One of the things that a lot of LLM scrapers are fetching are git repositories. ...

LoganDark · 2026-02-27T23:29:26 1772234966

No... Basically all git servers have to generate the file contents, diffs etc. on-demand because they don't store static pages for every single possible combination of view parameters. Git repositories also typically don't store full copies of all versions of a file that have ever existed either; they're incremental. You could pre-render everything statically, but that could take up gigabytes or more for any repo of non-trivial size.

KolmogorovComp · 2026-02-27T23:40:58 1772235658

> Git repositories also typically don't store full copies of all versions of a file that have ever existed either; they're incremental

This is wrong. Git does store full copies.

meatmanek · 2026-02-28T00:21:37 1772238097

git stores files as objects, which are stored as full copies, unless those objects are stored in packfiles and are deltified, in which case they're stored as deltas. https://codewords.recurse.com/issues/three/unpacking-git-pac...

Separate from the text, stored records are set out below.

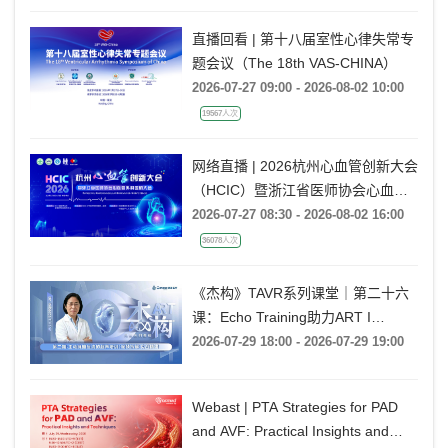
战精讲》
直播回看 | 第十八届室性心律失常专
题会议（The 18th VAS-CHINA）
2026-07-27 09:00 - 2026-08-02 10:00
19567人次
网络直播 | 2026杭州心血管创新大会
（HCIC）暨浙江省医师协会心血管
外科医师大会
2026-07-27 08:30 - 2026-08-02 16:00
36078人次
《杰构》TAVR系列课堂｜第二十六
课：Echo Training助力ART I
Rebecca T. Hahn教授《第二期-主动
2026-07-29 18:00 - 2026-07-29 19:00
脉瓣反流的超声培训：帧帧拆解 实
战精讲》
Webast | PTA Strategies for PAD
and AVF: Practical Insights and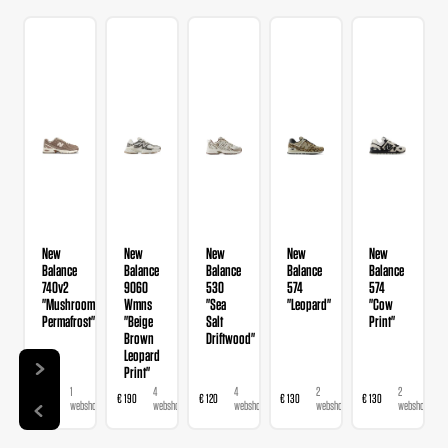
New
New
New
New
New
Balance
Balance
Balance
Balance
Balance
740v2
9060
530
574
574
"Mushroom
Wmns
"Sea
"Leopard"
"Cow
Permafrost"
"Beige
Salt
Print"
Brown
Driftwood"
Leopard
Print"
1
4
4
2
2
€ 120
€ 190
€ 120
€ 130
€ 130
webshop
webshops
webshops
webshops
webshops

KolmogorovComp · 2026-02-28T10:37:52 1772275072

Thank you for the insights.

PaulDavisThe1st · 2026-02-28T15:39:25 1772293165

... which, in the context that is being discussed, is unusual.

neoromantique · 2026-02-27T23:38:58 1772235538

that's a pretty niche issue, but fairly easy to solve.

Prebuild statically the most common commits (last XX) and heavily rate limit deeper ones

PaulDavisThe1st · 2026-02-28T15:40:29 1772293229

1. that doesn't appear to match the fetching patterns of the scrapers at all

2. 1M independent IPs hitting random commits from across a 25 year history is not, in fact, "easy to solve". It is addressable, but not easy ...

3. why should I have to do anything at all to deal with these scrapers? why is the onus not on them to do the right thing?